The result should be the listing below restated word for word, with images left out.
(PROVIDED MATERIAL)
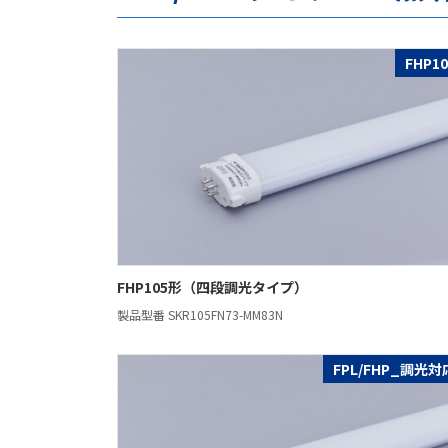
FHP10
FHP105形（四段調光タイプ）
製品型番 SKR105FN73-MM83N
FPL/FHP_調光対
(End PROVIDED MATERIAL)
> **WRITTEN SOLUTION**
FHP10
FHP105形（四段調光タイプ）
製品型番 SKR105FN73-MM83N
FPL/FHP_調光対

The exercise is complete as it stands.